=== TASK TO CARRY OUT ===
Which lines of the data contain the string "were"? Copy every one of them.

---- DATA LISTING

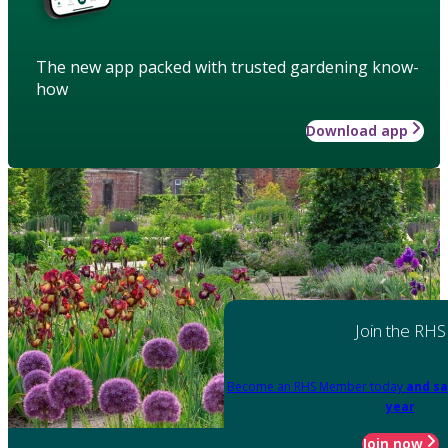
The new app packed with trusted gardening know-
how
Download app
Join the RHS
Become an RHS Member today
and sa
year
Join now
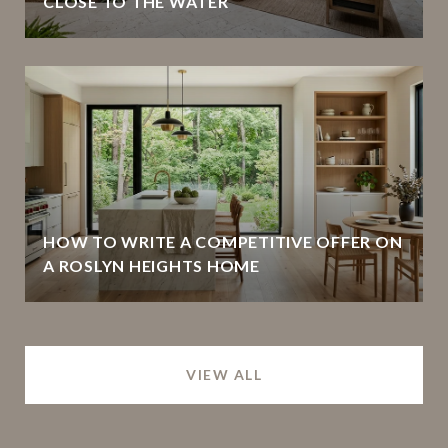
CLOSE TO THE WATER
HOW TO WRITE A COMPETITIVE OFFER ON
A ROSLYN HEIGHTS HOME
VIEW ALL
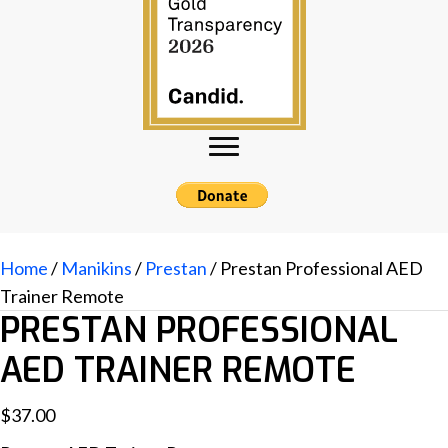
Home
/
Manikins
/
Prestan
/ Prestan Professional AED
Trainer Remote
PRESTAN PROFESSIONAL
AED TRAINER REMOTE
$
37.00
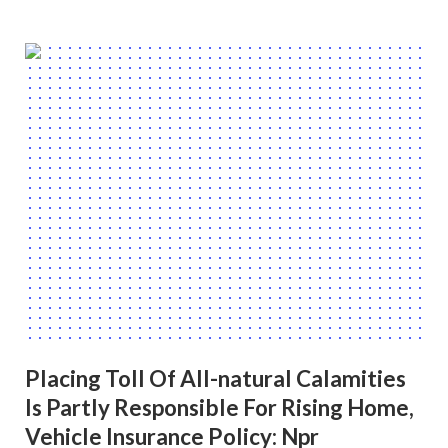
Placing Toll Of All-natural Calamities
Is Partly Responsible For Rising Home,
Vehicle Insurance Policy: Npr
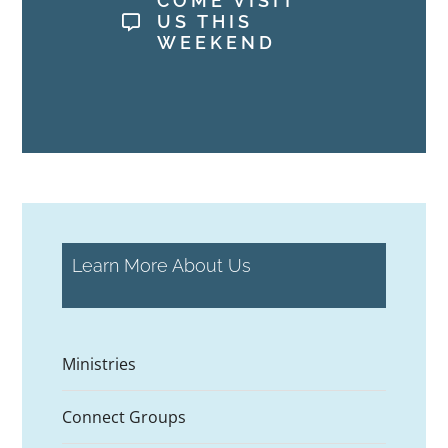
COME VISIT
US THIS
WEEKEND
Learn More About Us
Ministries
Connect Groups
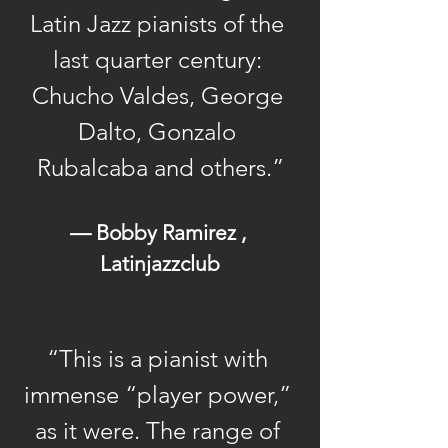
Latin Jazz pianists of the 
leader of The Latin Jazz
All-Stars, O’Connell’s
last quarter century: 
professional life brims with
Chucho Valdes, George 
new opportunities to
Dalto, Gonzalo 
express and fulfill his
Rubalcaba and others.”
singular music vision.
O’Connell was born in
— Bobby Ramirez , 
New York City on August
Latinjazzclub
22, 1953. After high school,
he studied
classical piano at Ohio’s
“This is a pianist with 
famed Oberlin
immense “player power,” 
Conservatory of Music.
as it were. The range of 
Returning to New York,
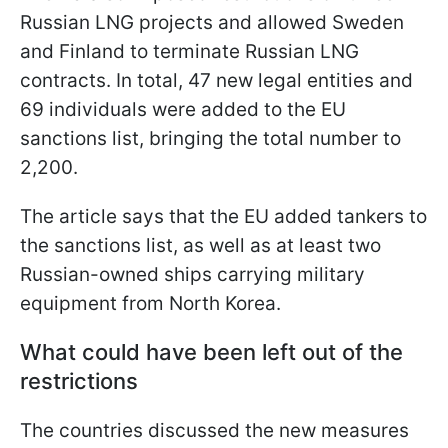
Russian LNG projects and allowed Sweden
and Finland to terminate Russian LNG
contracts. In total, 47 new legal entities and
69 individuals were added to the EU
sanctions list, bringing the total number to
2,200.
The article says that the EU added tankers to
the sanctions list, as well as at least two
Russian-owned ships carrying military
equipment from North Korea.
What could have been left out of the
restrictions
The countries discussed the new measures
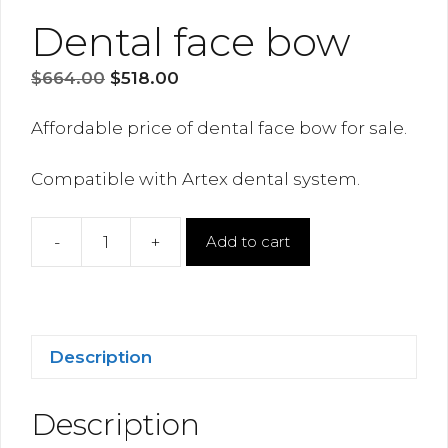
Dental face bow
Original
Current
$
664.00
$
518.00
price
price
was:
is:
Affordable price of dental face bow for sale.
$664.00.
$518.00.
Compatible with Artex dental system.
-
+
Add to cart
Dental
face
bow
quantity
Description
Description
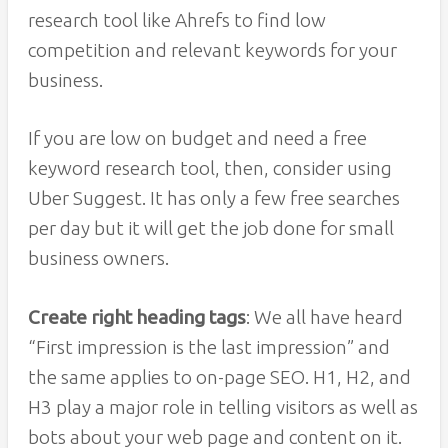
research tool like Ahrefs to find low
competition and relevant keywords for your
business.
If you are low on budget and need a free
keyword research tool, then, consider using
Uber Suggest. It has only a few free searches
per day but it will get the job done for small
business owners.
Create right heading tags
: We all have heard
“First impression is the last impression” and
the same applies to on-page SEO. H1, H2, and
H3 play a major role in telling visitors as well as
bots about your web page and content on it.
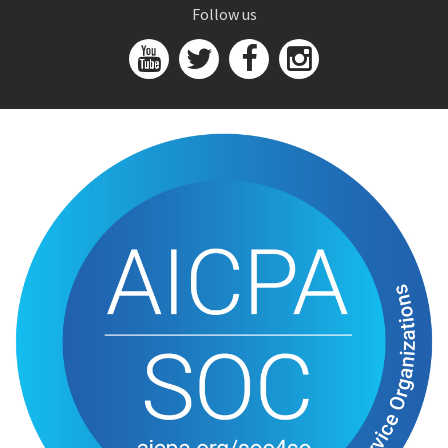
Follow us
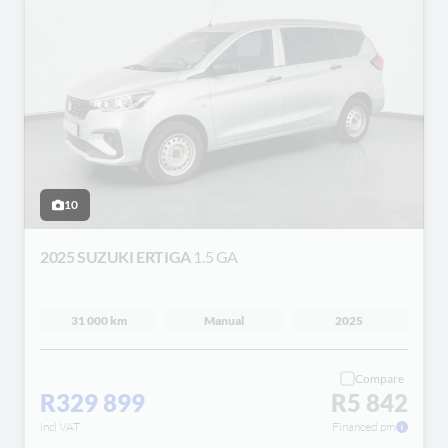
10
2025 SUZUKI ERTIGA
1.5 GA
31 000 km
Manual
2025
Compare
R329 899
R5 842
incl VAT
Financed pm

--------

=== EXERCISE SOLUTION ===
as it were. The range of 
69 individuals were added to the EU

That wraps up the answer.